• **What you need to do**
Write out, without any change, the lines in the material below that run from the line with "04T12:39:19Z" through the line with "03T09:06:02Z", both included.

BEGIN Source data

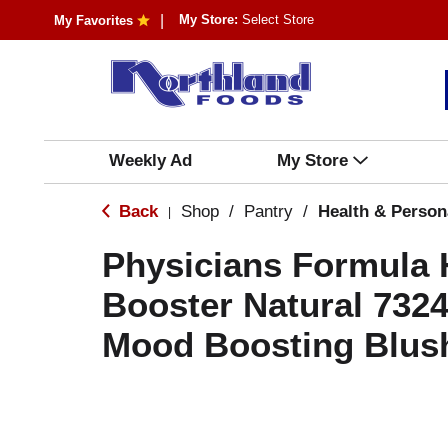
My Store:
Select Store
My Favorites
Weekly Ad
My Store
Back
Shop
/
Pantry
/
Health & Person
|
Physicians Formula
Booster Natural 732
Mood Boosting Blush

END Source data
BEGIN Source data

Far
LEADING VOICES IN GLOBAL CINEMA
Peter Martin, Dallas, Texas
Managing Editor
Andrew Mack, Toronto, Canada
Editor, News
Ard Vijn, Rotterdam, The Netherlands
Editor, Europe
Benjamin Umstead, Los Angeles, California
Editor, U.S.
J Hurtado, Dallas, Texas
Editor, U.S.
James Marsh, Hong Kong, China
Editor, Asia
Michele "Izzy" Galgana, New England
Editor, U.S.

END Source data
BEGIN Source data

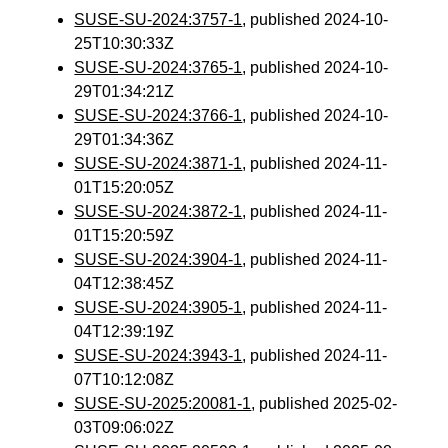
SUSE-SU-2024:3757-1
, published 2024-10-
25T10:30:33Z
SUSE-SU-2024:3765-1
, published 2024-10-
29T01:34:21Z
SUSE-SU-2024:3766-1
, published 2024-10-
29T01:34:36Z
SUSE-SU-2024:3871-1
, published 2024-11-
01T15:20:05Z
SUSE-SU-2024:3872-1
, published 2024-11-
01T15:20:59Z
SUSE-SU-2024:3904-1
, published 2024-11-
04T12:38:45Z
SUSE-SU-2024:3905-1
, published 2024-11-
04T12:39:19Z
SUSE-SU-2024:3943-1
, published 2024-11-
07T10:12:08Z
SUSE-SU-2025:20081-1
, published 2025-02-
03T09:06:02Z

END Source data

• **Problem solution**
04T12:39:19Z
SUSE-SU-2024:3943-1
, published 2024-11-
07T10:12:08Z
SUSE-SU-2025:20081-1
, published 2025-02-
03T09:06:02Z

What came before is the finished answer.